Now here’s where the bureaucracy kicks in. Since the nature center is a public facility, there isn’t a standing assessed value on it. Hoop number one: figure out what the building should be worth. Good luck finding comparables for a 150-year-old barn turned tavern (it was the Sycamore Inn for a while before the state bought it) turned education center.

Hoop two: get a contractor’s estimate for the renovation work. With the exception of some minor electric work, we planned to do all the work ourselves. I had an estimate for the cost of materials, but we can’t afford to hire contractors. The whole idea was to do it on the cheap. 

Nope, not good enough. We have to get a qualified contractor to work up an estimate for work we won’t have them do. The state provided a two-page bulleted list of items they need to consider in their estimate. 

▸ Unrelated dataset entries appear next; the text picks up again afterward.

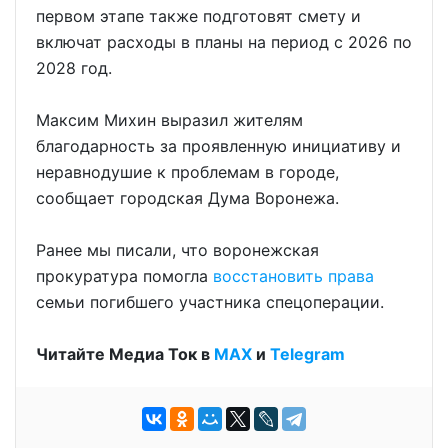
первом этапе также подготовят смету и
включат расходы в планы на период с 2026 по
2028 год.
Максим Михин выразил жителям
благодарность за проявленную инициативу и
неравнодушие к проблемам в городе,
сообщает городская Дума Воронежа.
Ранее мы писали, что воронежская
прокуратура помогла
восстановить права
семьи погибшего участника спецоперации.
Читайте Медиа Ток в
МАХ
и
Telegram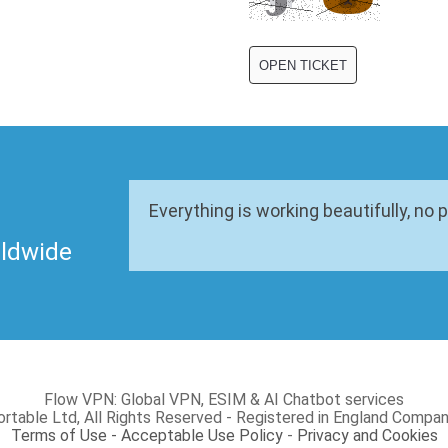
Everything is working beautifully, no 
rldwide
Flow VPN: Global VPN, ESIM & AI Chatbot services
rtable Ltd, All Rights Reserved - Registered in England Com
Terms of Use - Acceptable Use Policy
-
Privacy and Cookies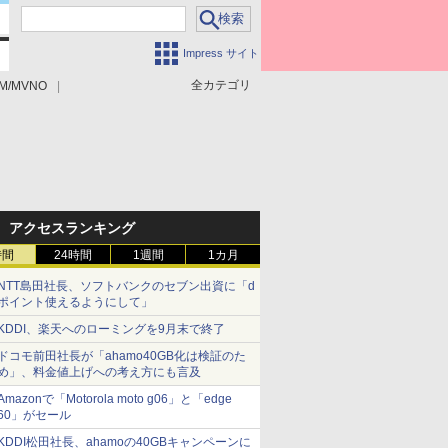
Impress サイト
全カテゴリ
M/MVNO
アクセスランキング
時間
24時間
1週間
1カ月
NTT島田社長、ソフトバンクのセブン出資に「d
ポイント使えるようにして」
KDDI、楽天へのローミングを9月末で終了
ドコモ前田社長が「ahamo40GB化は検証のた
め」、料金値上げへの考え方にも言及
Amazonで「Motorola moto g06」と「edge
60」がセール
KDDI松田社長、ahamoの40GBキャンペーンに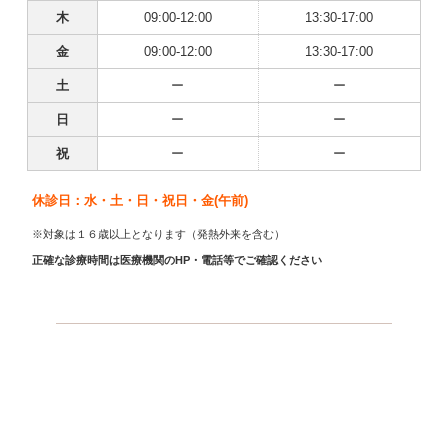
木
09:00-12:00
13:30-17:00
金
09:00-12:00
13:30-17:00
土
ー
ー
日
ー
ー
祝
ー
ー
休診日：水・土・日・祝日・金(午前)
※対象は１６歳以上となります（発熱外来を含む）
正確な診療時間は医療機関のHP・電話等でご確認ください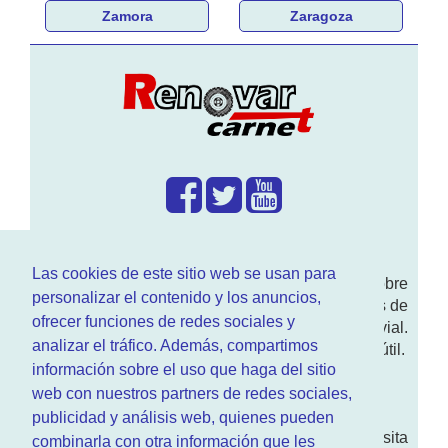
Zamora
Zaragoza
¿Que hacemos?
Las cookies de este sitio web se usan para
En
www.RenovarCarnet.com
Te contamos sobre
personalizar el contenido y los anuncios,
la
renovación del permiso
de conducir, noticias de
ofrecer funciones de redes sociales y
actualidad motor y sobre todo seguridad vial.
analizar el tráfico. Además, compartimos
Ademas tenemos todo tipo de información DGT útil.
información sobre el uso que haga del sitio
¿Quienes somos?
web con nuestros partners de redes sociales,
publicidad y análisis web, quienes pueden
Quieres saber quien mantiene la pagina, visita
combinarla con otra información que les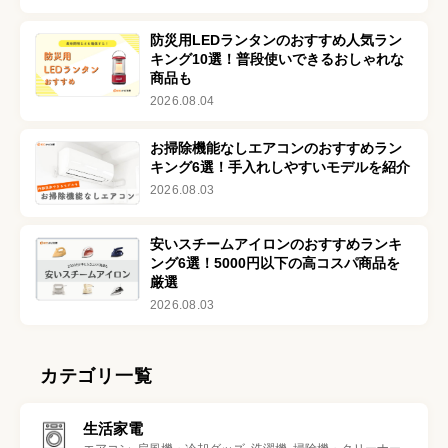
防災用LEDランタンのおすすめ人気ラン
キング10選！普段使いできるおしゃれな
商品も
2026.08.04
お掃除機能なしエアコンのおすすめラン
キング6選！手入れしやすいモデルを紹介
2026.08.03
安いスチームアイロンのおすすめランキ
ング6選！5000円以下の高コスパ商品を
厳選
2026.08.03
カテゴリ一覧
生活家電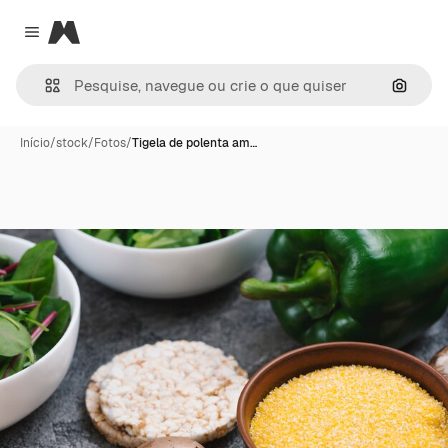
Magnific
Close menu
Pesqui
Início
/
stock
/
Fotos
/
Tigela de polenta am…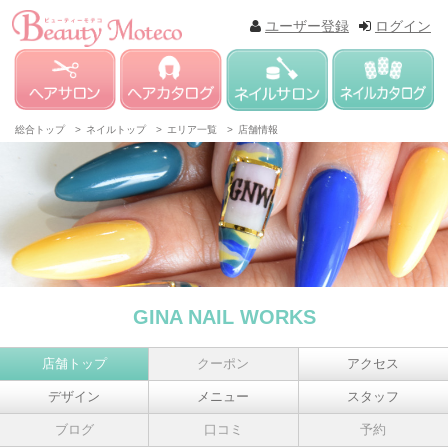
ユーザー登録
ログイン
総合トップ >
ネイルトップ >
エリア一覧 >
店舗情報
GINA NAIL WORKS
店舗トップ
クーポン
アクセス
デザイン
メニュー
スタッフ
ブログ
口コミ
予約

Hoop three: the floodplain division at the state is currently running on a 10-week backlog. 

I’m pretty sure that even if we chose gold handles for new office desks and tiled the office floors in marble, the cost of the project wouldn’t meet the 50 percent threshold. But government likes documentation almost as much as it likes inefficiency.

Now, don’t get me wrong, I’m a strong proponent of protecting floodplains. If you’re one of the regular readers of this column, you’ve almost certainly read my rants about keeping water on the landscape before it reaches, and floods, the major rivers. Looking at the piles of future floodwaters outside today, this is certainly top of mind.

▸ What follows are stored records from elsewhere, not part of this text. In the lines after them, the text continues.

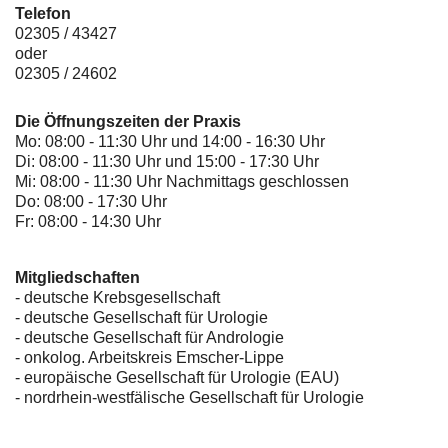
Telefon
02305 / 43427
oder
02305 / 24602
Die Öffnungszeiten der Praxis
Mo: 08:00 - 11:30 Uhr und 14:00 - 16:30 Uhr
Di: 08:00 - 11:30 Uhr und 15:00 - 17:30 Uhr
Mi: 08:00 - 11:30 Uhr Nachmittags geschlossen
Do: 08:00 - 17:30 Uhr
Fr: 08:00 - 14:30 Uhr
Mitgliedschaften
- deutsche Krebsgesellschaft
-
deutsche Gesellschaft für Urologie
-
deutsche Gesellschaft für Andrologie
-
onkolog. Arbeitskreis Emscher-Lippe
- europäische Gesellschaft für Urologie (EAU)
- nordrhein-westfälische Gesellschaft für Urologie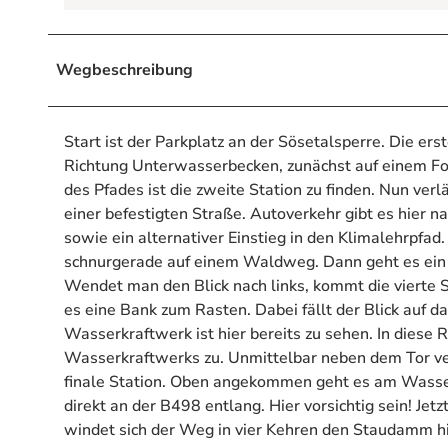
Wegbeschreibung
Start ist der Parkplatz an der Sösetalsperre. Die er
Richtung Unterwasserbecken, zunächst auf einem Fo
des Pfades ist die zweite Station zu finden. Nun ver
einer befestigten Straße. Autoverkehr gibt es hier na
sowie ein alternativer Einstieg in den Klimalehrpf
schnurgerade auf einem Waldweg. Dann geht es ein
Wendet man den Blick nach links, kommt die vierte St
es eine Bank zum Rasten. Dabei fällt der Blick au
Wasserkraftwerk ist hier bereits zu sehen. In diese 
Wasserkraftwerks zu. Unmittelbar neben dem Tor verl
finale Station. Oben angekommen geht es am Wasser
direkt an der B498 entlang. Hier vorsichtig sein! Jetz
windet sich der Weg in vier Kehren den Staudamm hi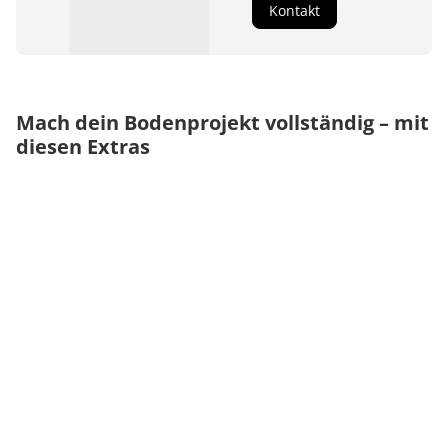
Kontakt
Mach dein Bodenprojekt vollständig – mit
diesen Extras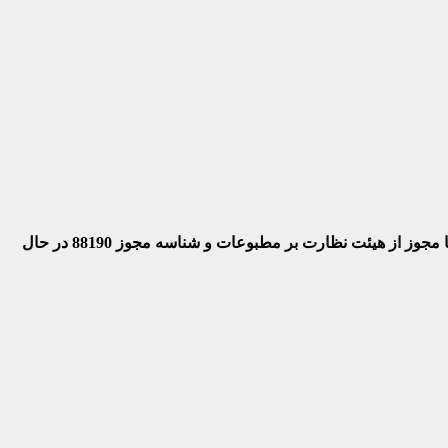
 با مجوز از هیئت نظارت بر مطبوعات
و شناسه مجوز 88190 در حال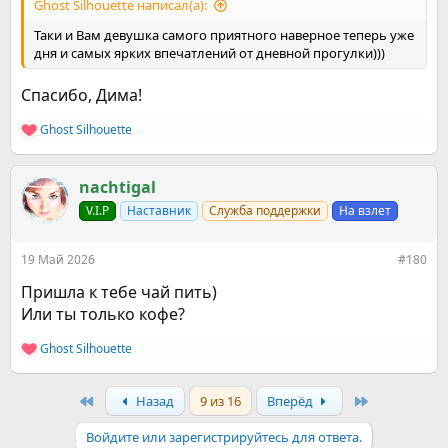
Ghost Silhouette написал(а):
Таки и Вам девушка самого приятного наверное теперь уже
дня и самых ярких впечатлений от дневной прогулки)))
Спасибо, Дима!
Ghost Silhouette
Р
е
а
к
nachtigal
ц
V.I.P
Наставник
Служба поддержки
На взлет
и
и
:
19 Май 2026
#180
Пришла к тебе чай пить)
Или ты только кофе?
Ghost Silhouette
Р
е
а
First
Last
Назад
9 из 16
Вперёд
к
ц
и
Войдите или зарегистрируйтесь для ответа.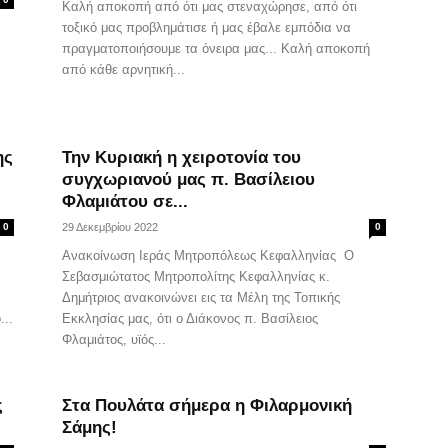
Καλή αποκοπή από ότι μας στεναχώρησε, από ότι
τοξικό μας προβλημάτισε ή μας έβαλε εμπόδια να
πραγματοποιήσουμε τα όνειρα μας... Καλή αποκοπή
από κάθε αρνητική...
ης
Την Κυριακή η χειροτονία του
συγχωριανού μας π. Βασίλειου
Φλαμιάτου σε...
0
29 Δεκεμβρίου 2022
0
Ανακοίνωση Ιεράς Μητροπόλεως Κεφαλληνίας O
Σεβασμιώτατος Μητροπολίτης Κεφαλληνίας κ.
Δημήτριος ανακοινώνει εις τα Μέλη της Τοπικής
...
Εκκλησίας μας, ότι ο Διάκονος π. Βασίλειος
Φλαμιάτος, υϊός...
ς
Στα Πουλάτα σήμερα η Φιλαρμονική
Σάμης!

And this week, my team and I will attend the annual county conservation employees conference at the Hyatt hotel and convention center right on the Iowa River in Coralville. This particular location was inundated in 2008 during one of the most catastrophic floods in Iowa’s history. Now there’s a whole plaza of new construction there. The irony of a conservation conference being held there is not lost on me.

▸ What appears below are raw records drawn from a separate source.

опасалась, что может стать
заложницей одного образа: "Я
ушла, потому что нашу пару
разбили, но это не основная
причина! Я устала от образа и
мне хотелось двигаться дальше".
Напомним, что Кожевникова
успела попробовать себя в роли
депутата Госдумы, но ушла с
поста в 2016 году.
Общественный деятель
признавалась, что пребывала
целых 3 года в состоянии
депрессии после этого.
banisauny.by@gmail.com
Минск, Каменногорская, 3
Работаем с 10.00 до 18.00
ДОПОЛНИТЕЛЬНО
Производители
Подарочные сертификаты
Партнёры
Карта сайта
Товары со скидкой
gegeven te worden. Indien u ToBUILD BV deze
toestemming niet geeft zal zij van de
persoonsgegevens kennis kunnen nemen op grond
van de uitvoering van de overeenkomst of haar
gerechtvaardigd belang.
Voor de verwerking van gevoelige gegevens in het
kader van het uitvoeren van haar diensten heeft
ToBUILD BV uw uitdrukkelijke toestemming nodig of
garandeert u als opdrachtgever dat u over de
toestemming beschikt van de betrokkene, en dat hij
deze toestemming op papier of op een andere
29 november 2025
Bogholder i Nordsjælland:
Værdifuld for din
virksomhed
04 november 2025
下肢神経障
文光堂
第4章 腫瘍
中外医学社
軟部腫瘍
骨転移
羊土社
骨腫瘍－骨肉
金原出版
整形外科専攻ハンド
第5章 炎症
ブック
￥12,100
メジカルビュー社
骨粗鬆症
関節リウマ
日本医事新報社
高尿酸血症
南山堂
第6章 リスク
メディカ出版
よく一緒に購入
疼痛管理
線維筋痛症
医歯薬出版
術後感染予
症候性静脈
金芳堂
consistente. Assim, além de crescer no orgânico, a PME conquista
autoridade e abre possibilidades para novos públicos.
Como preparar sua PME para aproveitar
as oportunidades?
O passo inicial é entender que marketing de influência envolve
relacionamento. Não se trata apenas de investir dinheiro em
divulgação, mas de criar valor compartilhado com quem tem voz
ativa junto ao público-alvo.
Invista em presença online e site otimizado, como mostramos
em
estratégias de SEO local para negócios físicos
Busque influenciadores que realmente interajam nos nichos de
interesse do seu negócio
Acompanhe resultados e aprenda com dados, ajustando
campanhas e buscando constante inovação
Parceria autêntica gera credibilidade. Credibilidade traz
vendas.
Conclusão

Policies that prevent things from being built in floodplains, in principle, are exactly what we need. Every inch of water that’s blocked from its natural floodplain in Coralville, Des Moines, or Cedar Rapids, or even along Flint Creek here in Des Moines County, is that much more that’s sent rapidly farther downstream to communities on the Iowa, Skunk, Des Moines, and Mississippi Rivers to deal with. The result is an arms race of bigger levees and floodwalls and a demand for more FEMA funding when the force of mother nature simply proves too much for the less-resourced municipalities.

But in all policy, reason should prevail. In my particular instance, I’m not changing the footprint of the building. The main floor is already established office space for department staff. We’re just moving in two more people. The necessary renovation work is nearly insignificant compared to the total value of the building, whatever that may be. But policy and reason are like the two political parties. They have to exist in the same space, but they rarely get along.

People often ask me what I do at work. At times like this I want to tell them I answer emails, talk on the phone, and try not to bang my head on the wall too hard. But I know that in the not-too-distant future when I look out the door of my new nature center office and see kids having the time of their life connecting with the natural world around them, I’ll see what I actually do. And I’ll remember my personal policy of not losing sight of the big picture. 

And that seems pretty reasonable to me.  

This post is the monthly column I write for my local newspapers, hence the local spin. I write every month for The Hawk Eye, the Burlington Beacon, and the Des Moines County News.